Put on your budget caps, because the study sessions start next week. The first in a series of budget meetings and public hearings takes place Wednesday, with final adoption of budget for the next fiscal year scheduled for Tuesday, June 19.
Currently, the city projects a $9 million surplus for 2012-13, about one percent of total expenditures, according to a press release sent out by the city manager’s office Monday. The main reason for the reversal in fortune from a year ago, when the city had a shortfall of $115 million, came through reductions in services, layoffs and pay cuts.
Taking Mayor Chuck Reed’s suggestions for the budget in mind, City Manager Debra Figone suggests “a two-year approach” by taking this year’s $9 million surplus, “along with reserving $13.5 million in one-time funds,” to cover the $22.5 million shortfall predicted for 2013-14. That could mean “limited layoffs or reassignments of staff in certain programs,” Figone said, “but I’m also recommending that we increase staffing levels in a few critically important services where staffing is far too thin.” Overall, though, Figone said the city plans to add a net 70 positions.
According to the city manager, the proposed budget includes a total of $2.6 billion for all City funds (General, Special, and Capital). This is $278.5 million (9.8 percent) below the 2011-2012 Adopted Budget.

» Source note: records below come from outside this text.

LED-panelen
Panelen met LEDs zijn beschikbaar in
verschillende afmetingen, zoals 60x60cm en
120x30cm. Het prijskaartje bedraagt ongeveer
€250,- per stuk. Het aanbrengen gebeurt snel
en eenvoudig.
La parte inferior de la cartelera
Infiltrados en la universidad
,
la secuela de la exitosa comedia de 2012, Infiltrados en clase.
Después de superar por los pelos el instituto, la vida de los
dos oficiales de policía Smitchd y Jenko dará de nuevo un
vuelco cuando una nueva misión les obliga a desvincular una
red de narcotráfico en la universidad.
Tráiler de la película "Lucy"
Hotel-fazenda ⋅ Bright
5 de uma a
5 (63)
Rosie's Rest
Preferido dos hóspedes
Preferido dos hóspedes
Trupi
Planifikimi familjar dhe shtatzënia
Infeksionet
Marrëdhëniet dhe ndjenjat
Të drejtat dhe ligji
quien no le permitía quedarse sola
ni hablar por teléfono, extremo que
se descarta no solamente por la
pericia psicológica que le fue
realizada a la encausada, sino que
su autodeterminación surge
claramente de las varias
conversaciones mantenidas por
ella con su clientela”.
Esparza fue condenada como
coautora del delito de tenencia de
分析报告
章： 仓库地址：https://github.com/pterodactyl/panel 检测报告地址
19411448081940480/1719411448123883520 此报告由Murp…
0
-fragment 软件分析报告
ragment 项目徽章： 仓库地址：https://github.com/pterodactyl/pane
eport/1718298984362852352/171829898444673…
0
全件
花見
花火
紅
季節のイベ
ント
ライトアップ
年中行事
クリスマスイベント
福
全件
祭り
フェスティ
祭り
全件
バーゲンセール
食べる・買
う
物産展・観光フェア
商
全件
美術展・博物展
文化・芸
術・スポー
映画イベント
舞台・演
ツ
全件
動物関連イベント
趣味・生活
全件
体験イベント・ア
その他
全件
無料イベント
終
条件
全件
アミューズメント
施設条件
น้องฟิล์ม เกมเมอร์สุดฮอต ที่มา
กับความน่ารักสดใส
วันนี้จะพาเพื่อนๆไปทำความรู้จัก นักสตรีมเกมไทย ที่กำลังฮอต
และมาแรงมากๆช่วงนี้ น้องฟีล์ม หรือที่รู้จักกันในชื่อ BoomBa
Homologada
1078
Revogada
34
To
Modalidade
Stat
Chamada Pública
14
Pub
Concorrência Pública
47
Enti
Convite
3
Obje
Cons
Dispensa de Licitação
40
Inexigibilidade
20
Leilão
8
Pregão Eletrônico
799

The budget as proposed does not yet include funds that will be re-budgeted later this year and added to the final approved budget to complete multi-year projects.
Below are the “Highlights” of Figone’s 2012-2013 proposed budget:
• Continue services that were funded on a one-time basis in 2011-2012, including three police officers for field patrol, two park rangers, the safe school campus initiative at middle schools, an enhanced crossing guard program, and operation of the Lake Cunningham Skate Park.
• Open the Seven Trees, Bascom, Educational Park, and Calabazas branch libraries and the Bascom Community Center. These facilities were all constructed using general obligation bonds approved by San José voters in 2000.
• Begin to address some of the most immediate and critical of the City’s unmet or deferred infrastructure needs, including $2 million for repairs at the Water Pollution Control Plant; $1.9 million to reduce sanitary sewer overflows; and $1.8 million to increase the level of critical basic preventative maintenance at City facilities.
• Address essential operational needs to strengthen the organization, meet community expectations, or mitigate the potential risk of higher long-term costs. These include funding for police targeted enforcement, park landscape irrigation, additional park rangers, street sweeping signage, and staffing for employment, accounting and information technology support.
• Fund a limited number of programs and initiatives identified in the Mayor’s March Budget Message as approved by the City Council, including a one-time increase of $2 million to nearly double the City’s support for gang prevention, intervention and suppression programs through the Mayor’s Gang Prevention Task Force, as well as fund $600,000 for senior services and wellness programs.
• Continue to implement new models for service delivery that can help reduce costs or improve service levels and quality. Examples include a pilot program to realign landscape maintenance staff into larger teams to provide comprehensive servicing of an entire park in one visit rather than multiple smaller teams making several visits; focus pavement maintenance on the 400 miles of the priority network of major streets that carry 87% of traffic but eliminate preventative maintenance on local/neighborhood streets; and contracting out curbside management services at the Airport to reduce the Airport’s costs by approximately $1 million.